Locate the line that contains "Entre em contato" in the entries below, then repeat it and every following line through the line that contains "Vicuña, Valle del", exactly, and no others.

### RECORDS PROVIDED

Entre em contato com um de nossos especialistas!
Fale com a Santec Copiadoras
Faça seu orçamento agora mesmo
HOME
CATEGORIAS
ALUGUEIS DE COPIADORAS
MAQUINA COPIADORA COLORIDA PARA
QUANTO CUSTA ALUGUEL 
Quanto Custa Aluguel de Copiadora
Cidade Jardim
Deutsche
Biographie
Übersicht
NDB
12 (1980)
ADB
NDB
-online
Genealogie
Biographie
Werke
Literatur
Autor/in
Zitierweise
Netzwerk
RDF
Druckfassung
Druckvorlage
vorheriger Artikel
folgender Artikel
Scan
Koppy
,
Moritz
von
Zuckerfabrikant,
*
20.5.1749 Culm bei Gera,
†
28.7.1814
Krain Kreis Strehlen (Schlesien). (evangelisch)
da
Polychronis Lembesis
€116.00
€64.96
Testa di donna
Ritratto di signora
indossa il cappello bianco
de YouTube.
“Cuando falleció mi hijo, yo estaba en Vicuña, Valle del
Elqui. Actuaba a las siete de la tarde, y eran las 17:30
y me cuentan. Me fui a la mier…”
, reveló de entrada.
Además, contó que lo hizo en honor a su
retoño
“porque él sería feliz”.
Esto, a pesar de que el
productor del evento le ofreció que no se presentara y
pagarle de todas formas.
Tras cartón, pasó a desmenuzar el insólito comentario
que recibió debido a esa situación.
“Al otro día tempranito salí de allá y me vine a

######
### RECORDS PROVIDED

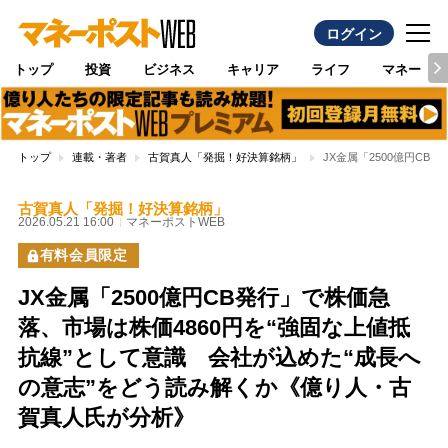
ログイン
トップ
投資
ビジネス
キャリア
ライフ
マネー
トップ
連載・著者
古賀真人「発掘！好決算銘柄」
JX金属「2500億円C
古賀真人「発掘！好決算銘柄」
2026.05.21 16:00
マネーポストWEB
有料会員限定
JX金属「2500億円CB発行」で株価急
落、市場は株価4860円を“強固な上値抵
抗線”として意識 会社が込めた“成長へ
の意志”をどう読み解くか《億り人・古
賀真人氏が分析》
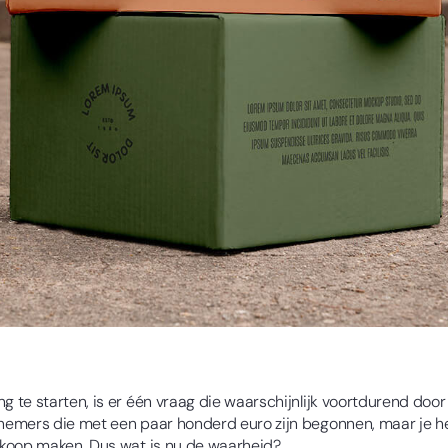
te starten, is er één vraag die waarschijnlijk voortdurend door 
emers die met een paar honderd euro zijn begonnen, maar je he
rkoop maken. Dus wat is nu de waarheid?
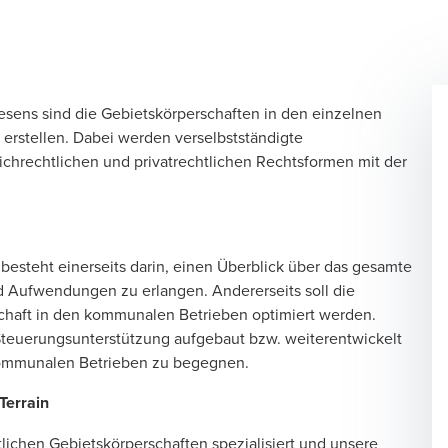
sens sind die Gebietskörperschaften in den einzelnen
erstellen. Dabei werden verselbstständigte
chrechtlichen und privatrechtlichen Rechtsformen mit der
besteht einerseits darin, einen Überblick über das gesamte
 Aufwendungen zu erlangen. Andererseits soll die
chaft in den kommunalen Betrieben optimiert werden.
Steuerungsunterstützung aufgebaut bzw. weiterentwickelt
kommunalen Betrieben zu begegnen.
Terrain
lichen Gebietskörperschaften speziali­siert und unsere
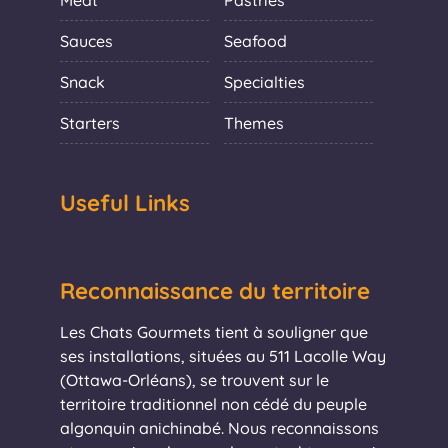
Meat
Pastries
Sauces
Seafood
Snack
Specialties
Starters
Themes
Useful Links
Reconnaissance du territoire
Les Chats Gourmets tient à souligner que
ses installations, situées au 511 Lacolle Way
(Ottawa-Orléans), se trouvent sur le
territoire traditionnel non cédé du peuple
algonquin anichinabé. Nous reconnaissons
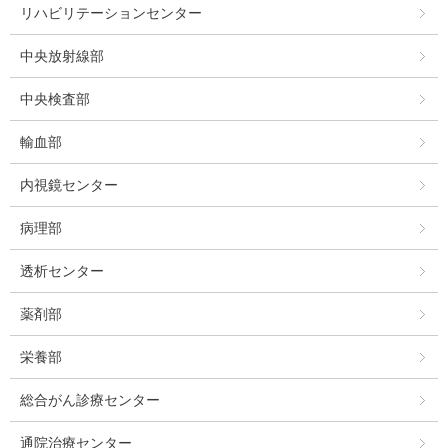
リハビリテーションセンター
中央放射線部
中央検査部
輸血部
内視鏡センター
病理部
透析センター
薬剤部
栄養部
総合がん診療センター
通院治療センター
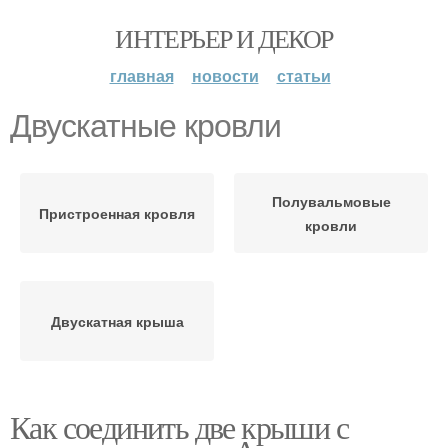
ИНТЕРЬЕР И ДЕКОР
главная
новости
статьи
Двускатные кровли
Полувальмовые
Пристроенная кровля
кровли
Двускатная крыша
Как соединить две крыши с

######
### RECORDS PROVIDED

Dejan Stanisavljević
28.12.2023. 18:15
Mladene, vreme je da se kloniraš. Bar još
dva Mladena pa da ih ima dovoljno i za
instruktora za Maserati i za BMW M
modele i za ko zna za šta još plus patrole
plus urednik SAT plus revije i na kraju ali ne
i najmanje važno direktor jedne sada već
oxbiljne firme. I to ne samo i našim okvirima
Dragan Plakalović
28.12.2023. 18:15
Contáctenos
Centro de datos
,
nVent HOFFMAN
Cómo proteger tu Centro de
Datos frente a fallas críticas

######

** WORKED SOLUTION **
Entre em contato com um de nossos especialistas!
Fale com a Santec Copiadoras
Faça seu orçamento agora mesmo
HOME
CATEGORIAS
ALUGUEIS DE COPIADORAS
MAQUINA COPIADORA COLORIDA PARA
QUANTO CUSTA ALUGUEL 
Quanto Custa Aluguel de Copiadora
Cidade Jardim
Deutsche
Biographie
Übersicht
NDB
12 (1980)
ADB
NDB
-online
Genealogie
Biographie
Werke
Literatur
Autor/in
Zitierweise
Netzwerk
RDF
Druckfassung
Druckvorlage
vorheriger Artikel
folgender Artikel
Scan
Koppy
,
Moritz
von
Zuckerfabrikant,
*
20.5.1749 Culm bei Gera,
†
28.7.1814
Krain Kreis Strehlen (Schlesien). (evangelisch)
da
Polychronis Lembesis
€116.00
€64.96
Testa di donna
Ritratto di signora
indossa il cappello bianco
de YouTube.
“Cuando falleció mi hijo, yo estaba en Vicuña, Valle del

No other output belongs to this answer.